Arnis computes the z11 tiles that overlap --bbox, loads each osm_g1_z11_{X}_{Y}.json, concatenates and de-duplicates the elements by (type, id), and feeds that to the normal parser. The orchestrator fills the directory once and hands the same directory to every cell, so there is no per-cell assembly at all. --osm-tile-dir is mutually exclusive with --file. A tile that is not on disk is skipped.

--prewarm-overture is the building-side companion: arnis --bbox <region-bbox> --prewarm-overture fetches and caches the Overture partitions and STAC index for the bbox and exits, so later cells read buildings from disk.

Fixed: triangle and rectangle water floods (the "wedge")

Symptom: a cell would render a large triangle or rectangle of water with a hard, dead-straight diagonal edge cutting across terrain.

Cause: a water multipolygon (a lake or river bank) is an outline made of member ways. When the water body extends beyond the tiles loaded for a cell, some member ways are missing, so the assembled outer ring is left open (a broken loop). The bbox clip then closed that open ring by connecting its two loose ends with a straight chord, and the even-odd scanline fill flooded everything on one side of the chord. That straight chord is the diagonal edge.

Fix: clip_water_ring_to_bbox now checks that its input ring is actually closed (first node matches the last by id, or the two are within one block). If it is open, the function returns nothing, so the broken outline is dropped instead of being closed with a fake straight edge. Rings that are properly closed are unaffected, so legitimate water still renders. Both water paths (element_processing/water_areas.rs and land_cover_osm_water_override.rs) call this function, so both are covered.

Verified on real 1:10 data: a wedge cell went from 135,600 to 4,555 water blocks (the triangle is gone, the real river is kept), and a clean river cell came out byte identical (no legitimate water lost).

Changed: Overture buildings are gated and cached

  • The Overture Maps building fetch and render now run only when buildings are enabled.
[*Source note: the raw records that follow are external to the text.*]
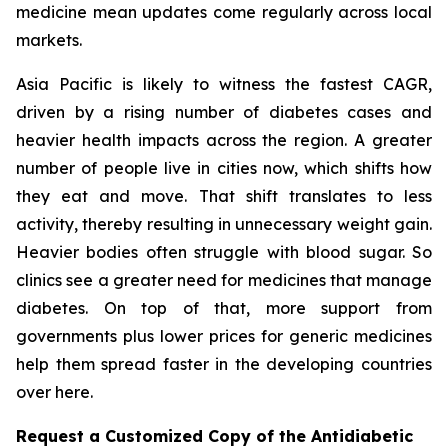
medicine mean updates come regularly across local
markets.
Asia Pacific is likely to witness the fastest CAGR,
driven by a rising number of diabetes cases and
heavier health impacts across the region. A greater
number of people live in cities now, which shifts how
they eat and move. That shift translates to less
activity, thereby resulting in unnecessary weight gain.
Heavier bodies often struggle with blood sugar. So
clinics see a greater need for medicines that manage
diabetes. On top of that, more support from
governments plus lower prices for generic medicines
help them spread faster in the developing countries
over here.
Request a Customized Copy of the Antidiabetic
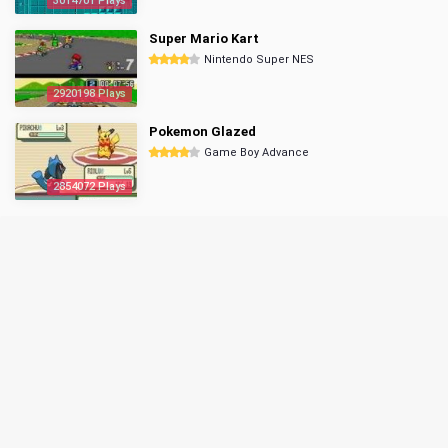
3014701 Plays
Super Mario Kart
Nintendo Super NES
2920198 Plays
Pokemon Glazed
Game Boy Advance
2854072 Plays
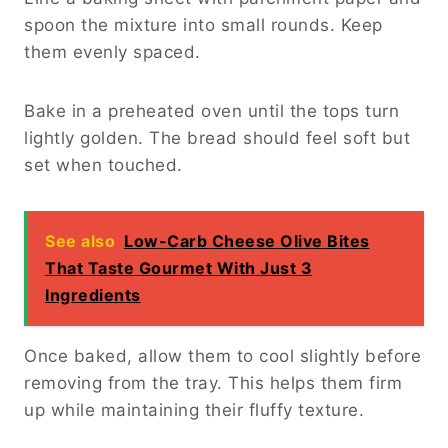
spoon the mixture into small rounds. Keep
them evenly spaced.
Bake in a preheated oven until the tops turn
lightly golden. The bread should feel soft but
set when touched.
See also
Low-Carb Cheese Olive Bites
That Taste Gourmet With Just 3
Ingredients
Once baked, allow them to cool slightly before
removing from the tray. This helps them firm
up while maintaining their fluffy texture.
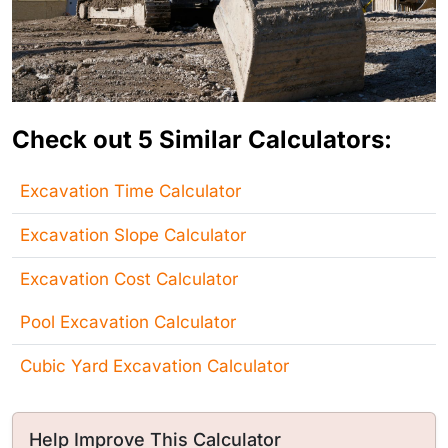
Check out 5 Similar Calculators:
Excavation Time Calculator
Excavation Slope Calculator
Excavation Cost Calculator
Pool Excavation Calculator
Cubic Yard Excavation Calculator
Help Improve This Calculator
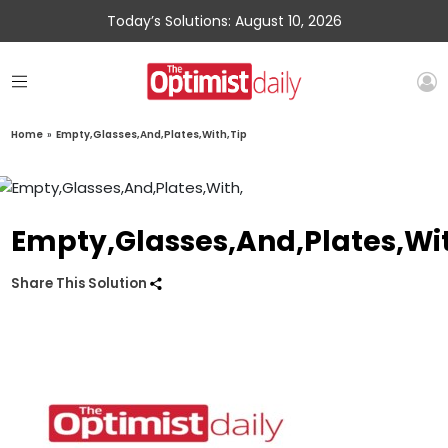
Today’s Solutions: August 10, 2026
Home
»
Empty,Glasses,And,Plates,With,Tip
Empty,Glasses,And,Plates,Wit
Share This Solution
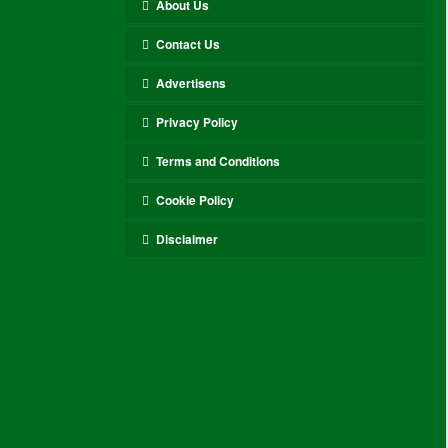
About Us
Contact Us
Advertisens
Privacy Policy
Terms and Conditions
Cookie Policy
Disclaimer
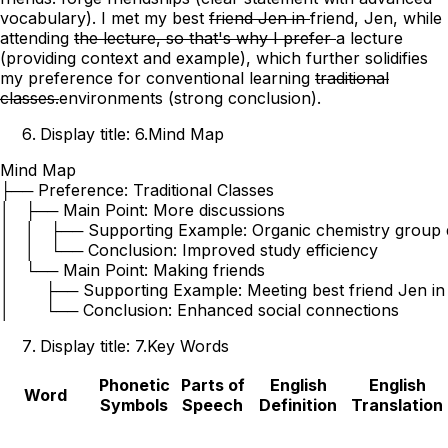
vocabulary)
.
I met my best
friend Jen in
friend, Jen, while
attending
the lecture, so that's why I prefer
a lecture
(providing context and example)
, which further solidifies
my preference for conventional
learning
traditional
classes.
environments
(strong conclusion)
.
Display title: 6.Mind Map
Mind Map

├── Preference: Traditional Classes

│   ├── Main Point: More discussions

│   │   ├── Supporting Example: Organic chemistry group d
│   │   └── Conclusion: Improved study efficiency

│   └── Main Point: Making friends

│       ├── Supporting Example: Meeting best friend Jen in 
Display title: 7.Key Words
Phonetic
Parts of
English
English
Word
Symbols
Speech
Definition
Translation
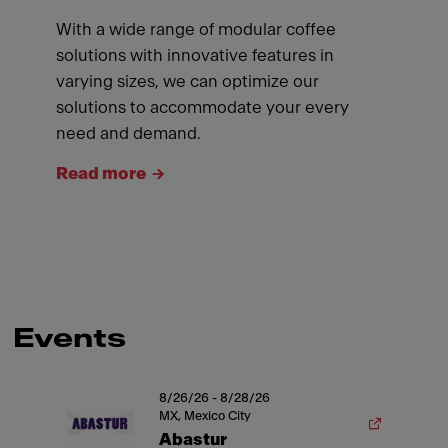
With a wide range of modular coffee
solutions with innovative features in
varying sizes, we can optimize our
solutions to accommodate your every
need and demand.
Read more
Events
8/26/26 - 8/28/26
MX, Mexico City
Abastur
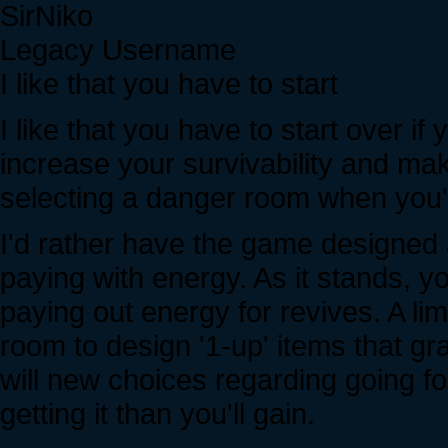
SirNiko
Legacy Username
I like that you have to start
I like that you have to start over if
increase your survivability and ma
selecting a danger room when you'r
I'd rather have the game designed 
paying with energy. As it stands, y
paying out energy for revives. A l
room to design '1-up' items that gr
will new choices regarding going fo
getting it than you'll gain.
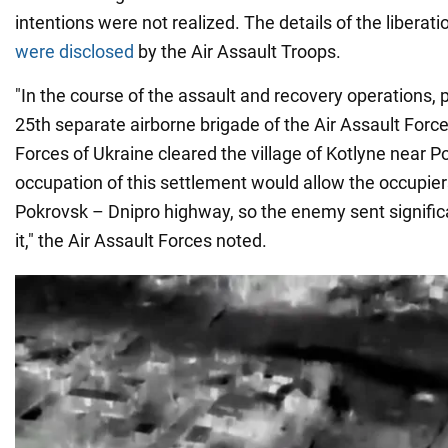
intentions were not realized. The details of the liberat
were disclosed
by the Air Assault Troops.
"In the course of the assault and recovery operations, 
25th separate airborne brigade of the Air Assault Forc
Forces of Ukraine cleared the village of Kotlyne near 
occupation of this settlement would allow the occupier
Pokrovsk – Dnipro highway, so the enemy sent signific
it," the Air Assault Forces noted.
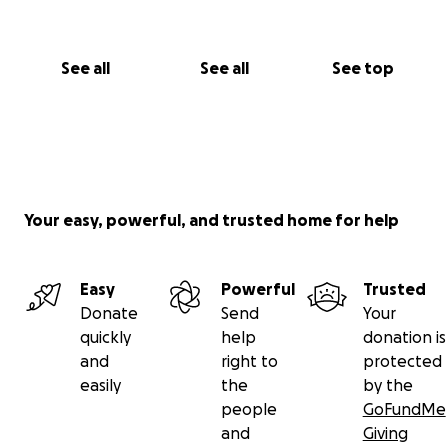
See all
See all
See top
Your easy, powerful, and trusted home for help
Easy
Powerful
Trusted
Donate
Send
Your
quickly
help
donation is
and
right to
protected
easily
the
by the
people
GoFundMe
and
Giving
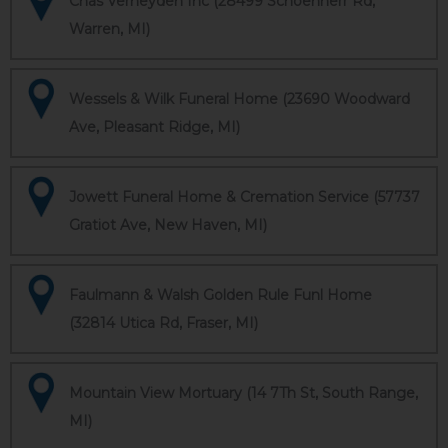
Chas Verheyden Inc (28499 Schoenherr Rd,
Warren, MI)
Wessels & Wilk Funeral Home (23690 Woodward
Ave, Pleasant Ridge, MI)
Jowett Funeral Home & Cremation Service (57737
Gratiot Ave, New Haven, MI)
Faulmann & Walsh Golden Rule Funl Home
(32814 Utica Rd, Fraser, MI)
Mountain View Mortuary (14 7Th St, South Range,
MI)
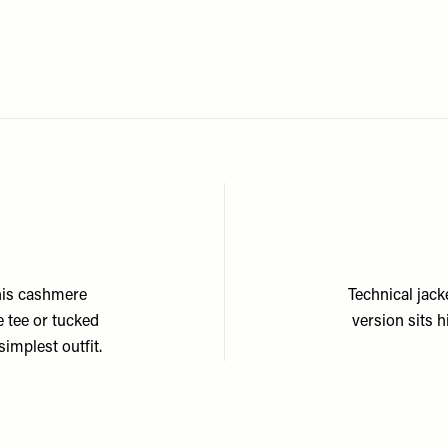
his cashmere
Technical jack
e tee or tucked
version sits 
simplest outfit.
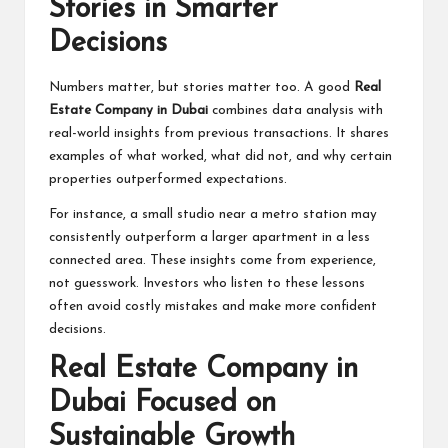
Stories in Smarter
Decisions
Numbers matter, but stories matter too. A good
Real
Estate Company in Dubai
combines data analysis with
real-world insights from previous transactions. It shares
examples of what worked, what did not, and why certain
properties outperformed expectations.
For instance, a small studio near a metro station may
consistently outperform a larger apartment in a less
connected area. These insights come from experience,
not guesswork. Investors who listen to these lessons
often avoid costly mistakes and make more confident
decisions.
Real Estate Company in
Dubai Focused on
Sustainable Growth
A --no-buildings run no longer downloads building partitions it will not use. Measured on a roads-and-ground 1:10 cell: about 28.8 s down to about 4.2 s.
  • The Overture STAC index is cached locally with a 7 day TTL, and the per request byte ranges are cached under the Arnis cache root, so repeated cells over the same area read from disk with no extra network. The earlier full-partition lock that could stall a whole batch on one slow download was removed.

Files touched

src/args.rs, src/osm_parser.rs, src/main.rs, src/clipping.rs, src/land_cover_osm_water_override.rs, src/overture.rs, src/gui.rs, Cargo.toml.